Anything that runs in AiiDA is an instance of the Process class.
The Process class contains all the information and logic to tell, whoever is handling it, how to run it to completion.
Typically the one responsible for running the processes is an instance of a Runner.
This can be a local runner or one of the daemon runners in case of the daemon running the process.
In addition to those run instructions, any Process that has been executed needs some sort of record in the database to store what happened during its execution.
For example it needs to record what its exact inputs were, the log messages that were reported and what the final outputs were.
For this purpose, every process will utilize an instance of a sub class of the ProcessNode class.
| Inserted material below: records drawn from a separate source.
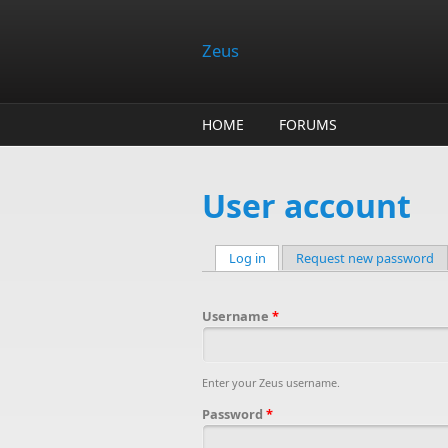
Skip to main content
Zeus
HOME
FORUMS
User account
Log in
(active tab)
Request new password
Primary tabs
Username
*
Enter your Zeus username.
Password
*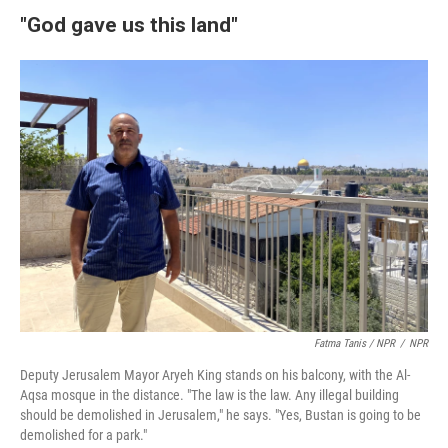
"God gave us this land"
Fatma Tanis / NPR
/
NPR
Deputy Jerusalem Mayor Aryeh King stands on his balcony, with the Al-
Aqsa mosque in the distance. "The law is the law. Any illegal building
should be demolished in Jerusalem," he says. "Yes, Bustan is going to be
demolished for a park."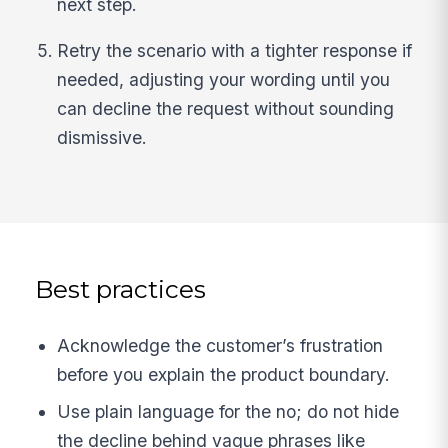
next step.
Retry the scenario with a tighter response if
needed, adjusting your wording until you
can decline the request without sounding
dismissive.
Best practices
Acknowledge the customer’s frustration
before you explain the product boundary.
Use plain language for the no; do not hide
the decline behind vague phrases like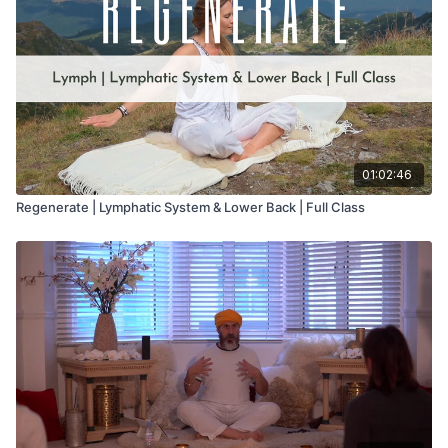
01:02:46
Regenerate | Lymphatic System & Lower Back | Full Class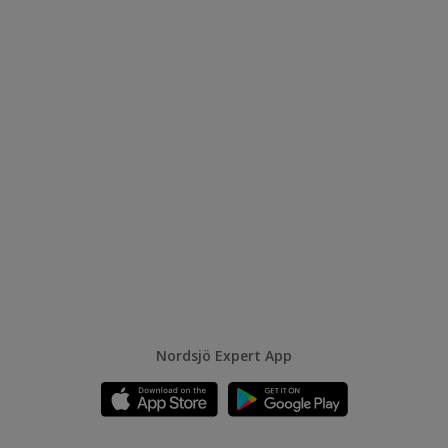
Nordsjö Expert App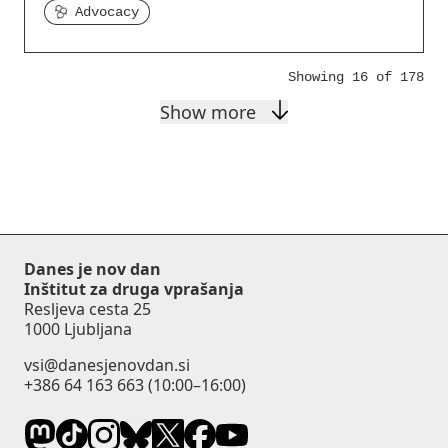
Advocacy
Showing 16 of 178
Show more
Danes je nov dan
Inštitut za druga vprašanja
Resljeva cesta 25
1000 Ljubljana
vsi@danesjenovdan.si
+386 64 163 663
(10:00–16:00)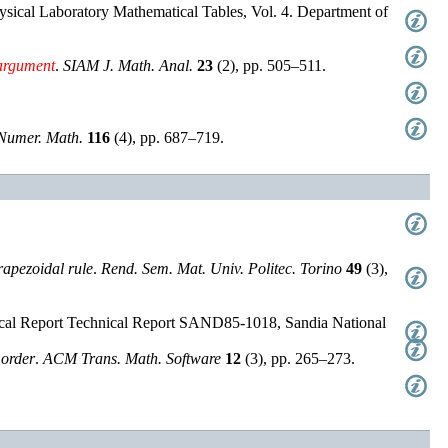
ysical Laboratory Mathematical Tables, Vol. 4. Department of
argument
.
SIAM J. Math. Anal.
23
(
2
),
pp. 505–511
.
Numer. Math.
116
(
4
),
pp. 687–719
.
rapezoidal rule
.
Rend. Sem. Mat. Univ. Politec. Torino
49
(
3
),
cal Report
Technical Report
SAND85-1018
,
Sandia National
order
.
ACM Trans. Math. Software
12
(
3
),
pp. 265–273
.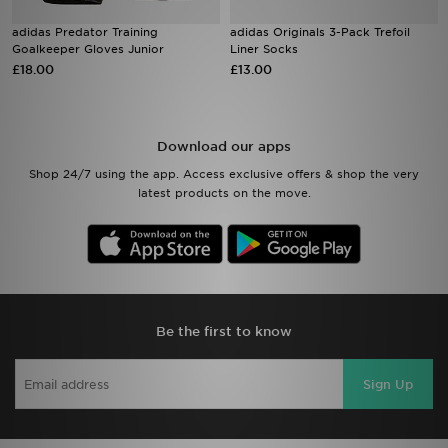
adidas Predator Training
adidas Originals 3-Pack Trefoil
Sports
Goalkeeper Gloves Junior
Liner Socks
£18.00
£13.00
My JD
Download our apps
Shop 24/7 using the app. Access exclusive offers & shop the very
latest products on the move.
Be the first to know
Sign Up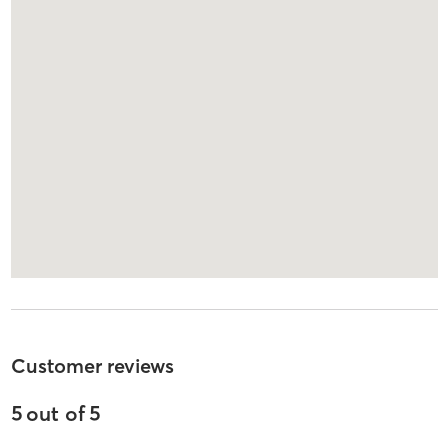
Customer reviews
5
out of
5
This ProcessNode class is a sub class of Node and serves as the record of the process’ execution in the database and by extension the provenance graph.
It is very important to understand this division of labor.
A Process describes how something should be run, and the ProcessNode serves as a mere record in the database of what actually happened during execution.
A good thing to remember is that while it is running, we are dealing with the Process and when it is finished we interact with the ProcessNode.
Processes in AiiDA come in two flavors:
The calculation-like processes have the capability to create data, whereas the workflow-like processes orchestrate other processes and have the ability to return data produced by calculations.
Again, this is a distinction that plays a big role in AiiDA and is crucial to understand.
For this reason, these different types of processes also get a different sub class of the ProcessNode class.
The hierarchy of these node classes and the link types that are allowed between them and Data nodes, is explained in detail in the provenance implementation documentation.
Currently, there are four types of processes in aiida-core and the following table shows with which node class it is represented in the provenance graph and what the process is used for.
Calculations performed by external codes
Workflows that run multiple calculations
Python functions decorated with the @calcfunction decorator
Python functions decorated with the @workfunction decorator
For basic information on the concept of a CalcJob or calcfunction, refer to the calculations concept
The WorkChain and workfunction are described in the workflows concept.
After having read and understood the basic concept of calculation and workflow processes, detailed information on how to implement and use them can be found in the dedicated developing sections for calculations and workflows, respectively.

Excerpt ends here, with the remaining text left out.